For this study, Griffith used two strains of Pneumococcus bacteria, type III-S and type II-R.
There is one major difference between these two types; the III-S strain has a smooth polysaccharide coat which makes it resistant to the immune system of mice, whereas the II-R strain lacks this coat and so will be destroyed by the immune system of the host.
For the first stage of the transforming principle experiment, Griffith showed that mice injected with III-S died but when injected with II-R lived and showed few symptoms.
The next stage showed that if the mice were injected with type III-S that had been killed by heat, the mice all lived, indicating that the bacteria had been rendered ineffective.
The interesting results came with the third part of the experiment, where mice were injected with a mixture of heat-killed III-S and live II-R.
Interestingly enough, the mice all died, indicating that some sort of information had been passed from the dead type III-S to the live type II-R. Blood sampling showed that the blood of the dead mice contained both live type III-S and live type II-R bacteria.
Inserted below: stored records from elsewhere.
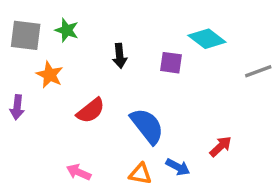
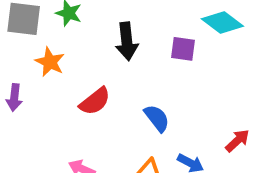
black arrow: (120, 56) -> (127, 41), size x1.4
blue semicircle: (147, 126) -> (157, 118), size x0.7

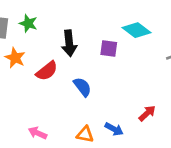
red semicircle: (95, 101) -> (47, 71), moved
blue semicircle: (157, 118) -> (82, 87), moved

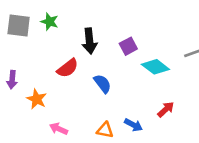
cyan diamond: (137, 30) -> (155, 67), moved
purple square: (109, 49) -> (128, 46), turned -36
orange star: (15, 58) -> (37, 99), moved

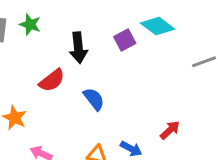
purple square: (128, 46) -> (125, 40), moved
cyan diamond: (155, 67) -> (157, 26), moved

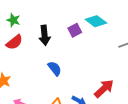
red semicircle: (52, 80) -> (14, 42), moved
red arrow: (170, 130) -> (104, 89), size x1.5

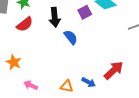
blue semicircle: (55, 68) -> (71, 37), moved

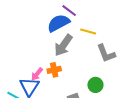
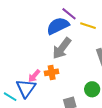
yellow line: (88, 32) -> (88, 26), moved

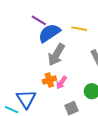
purple line: (69, 14) -> (39, 20), moved
pink arrow: (34, 76) -> (61, 83), moved

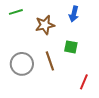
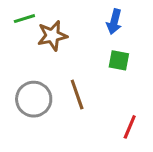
brown star: (45, 25) -> (52, 36), moved
green square: (71, 47) -> (119, 60), moved

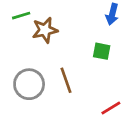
blue arrow: (114, 22) -> (112, 14), moved
red line: (130, 127) -> (111, 108), turned 36

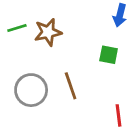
green line: (21, 16) -> (17, 28), moved
red line: (111, 108) -> (118, 115), turned -66

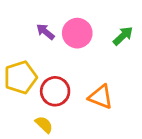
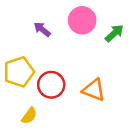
pink circle: (77, 33) -> (82, 20), moved
yellow semicircle: (44, 125) -> (29, 116), moved, turned 84

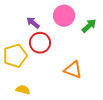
red circle: (51, 85) -> (40, 43), moved
yellow semicircle: (29, 116) -> (23, 90), turned -112

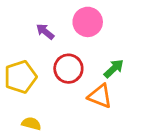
green arrow: (89, 26) -> (114, 69), moved
red circle: (40, 43) -> (68, 69), moved

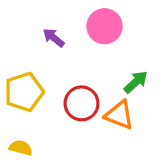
red circle: (68, 69) -> (82, 103), moved
yellow semicircle: (31, 124) -> (21, 148), moved

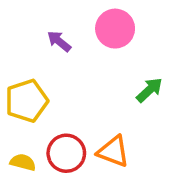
red circle: (82, 103) -> (66, 153), moved
orange triangle: (119, 115) -> (113, 151), moved

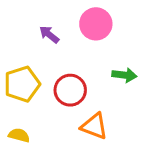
green arrow: (149, 90) -> (124, 75), turned 50
red circle: (66, 153) -> (70, 90), moved

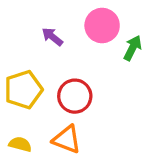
green arrow: (124, 75) -> (133, 48), moved, turned -70
orange triangle: (94, 126) -> (67, 139), moved

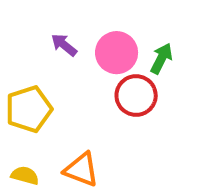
pink circle: (102, 26) -> (117, 53), moved
red circle: (75, 96) -> (136, 96), moved

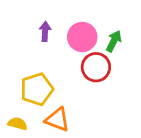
purple arrow: (64, 45) -> (45, 31), turned 54
yellow pentagon: (29, 109) -> (37, 89), moved

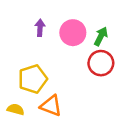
red circle: (96, 67) -> (101, 63), moved

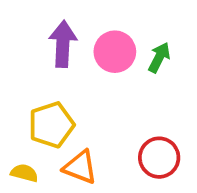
purple arrow: (40, 28) -> (63, 44), size x1.6
red circle: (101, 63) -> (159, 158), moved

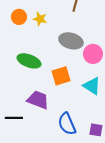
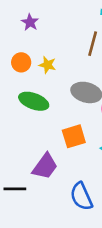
green ellipse: (29, 61) -> (34, 101), moved
purple trapezoid: (38, 100) -> (45, 166), turned 105

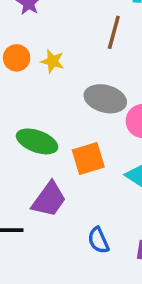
green ellipse: (34, 101) -> (37, 141), moved
blue semicircle: (81, 196) -> (98, 240), size x0.7

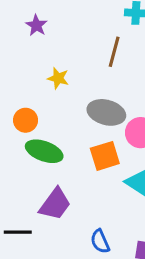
orange circle: (17, 58) -> (26, 120), moved
orange square: (88, 158) -> (105, 156), moved

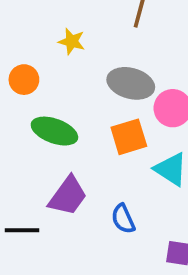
orange circle: (26, 120) -> (24, 80), moved
blue semicircle: (100, 241) -> (123, 219), moved

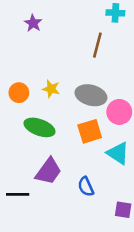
yellow star: (72, 41) -> (51, 89), moved

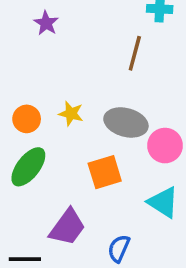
green ellipse: (39, 127) -> (28, 167), moved, turned -72
orange square: (90, 131) -> (105, 172), moved
blue semicircle: (86, 187) -> (119, 248), turned 48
Somehow the type III-S had been transformed into the type III-R strain, a process he christened the transforming principle.
Conclusion: Griffith concluded that the type II-R had been "transformed" into the lethal III-S strain by a "transforming principle" that was somehow part of the dead III-S strain bacteria. Today, we know that the "transforming principle" Griffith observed was the DNA of the III-s strain bacteria.